-- Opening Marker --
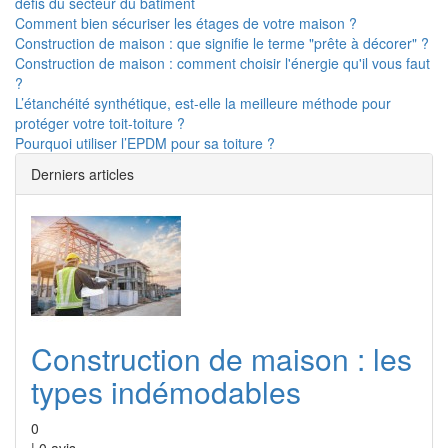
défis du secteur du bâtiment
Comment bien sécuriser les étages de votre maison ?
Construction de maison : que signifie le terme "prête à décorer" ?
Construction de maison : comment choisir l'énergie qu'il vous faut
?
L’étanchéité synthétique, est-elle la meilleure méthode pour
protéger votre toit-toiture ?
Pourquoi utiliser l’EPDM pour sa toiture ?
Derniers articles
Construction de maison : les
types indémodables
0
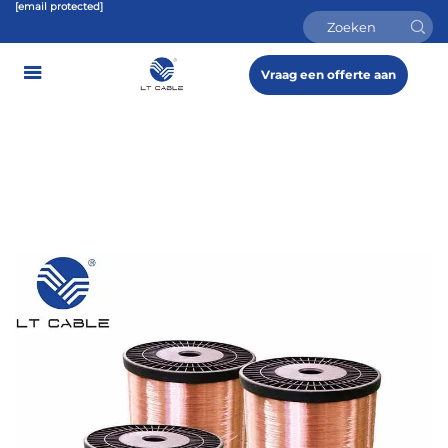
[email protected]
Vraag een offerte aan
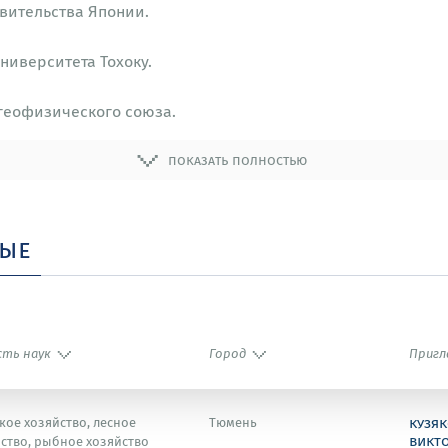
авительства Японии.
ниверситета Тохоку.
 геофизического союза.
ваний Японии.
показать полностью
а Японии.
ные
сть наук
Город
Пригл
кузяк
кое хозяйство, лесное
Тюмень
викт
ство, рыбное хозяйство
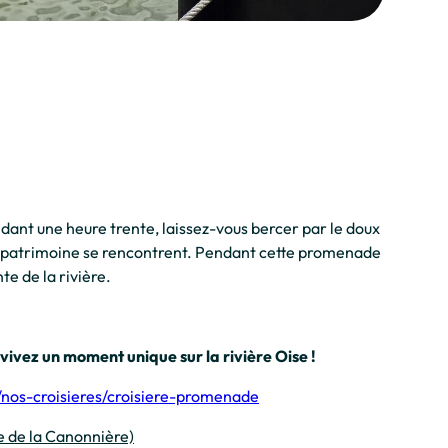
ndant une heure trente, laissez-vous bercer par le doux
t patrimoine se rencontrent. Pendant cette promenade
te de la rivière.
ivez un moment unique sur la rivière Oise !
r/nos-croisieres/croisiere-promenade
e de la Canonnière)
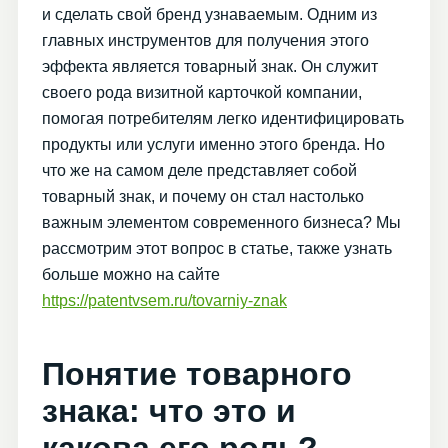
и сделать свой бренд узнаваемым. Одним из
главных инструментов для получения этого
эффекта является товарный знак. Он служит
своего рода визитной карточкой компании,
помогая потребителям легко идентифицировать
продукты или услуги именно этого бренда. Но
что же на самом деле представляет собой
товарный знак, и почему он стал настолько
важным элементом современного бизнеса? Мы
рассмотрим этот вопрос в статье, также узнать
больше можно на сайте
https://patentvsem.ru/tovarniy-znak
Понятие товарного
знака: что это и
-- Closing Marker --
--- ABOUT THIS TASK ---
Give again exactly the lines running from the beginning of the material above through the line that contains "ndant une heure", and leave out every picture.

--- THE ANSWER ---
défis du secteur du bâtiment
Comment bien sécuriser les étages de votre maison ?
Construction de maison : que signifie le terme "prête à décorer" ?
Construction de maison : comment choisir l'énergie qu'il vous faut
?
L’étanchéité synthétique, est-elle la meilleure méthode pour
protéger votre toit-toiture ?
Pourquoi utiliser l’EPDM pour sa toiture ?
Derniers articles
Construction de maison : les
types indémodables
0
[email protected]
Vraag een offerte aan
авительства Японии.
ниверситета Тохоку.
 геофизического союза.
ваний Японии.
показать полностью
а Японии.
ные
сть наук
Город
Пригл
кузяк
кое хозяйство, лесное
Тюмень
викт
ство, рыбное хозяйство
ndant une heure trente, laissez-vous bercer par le doux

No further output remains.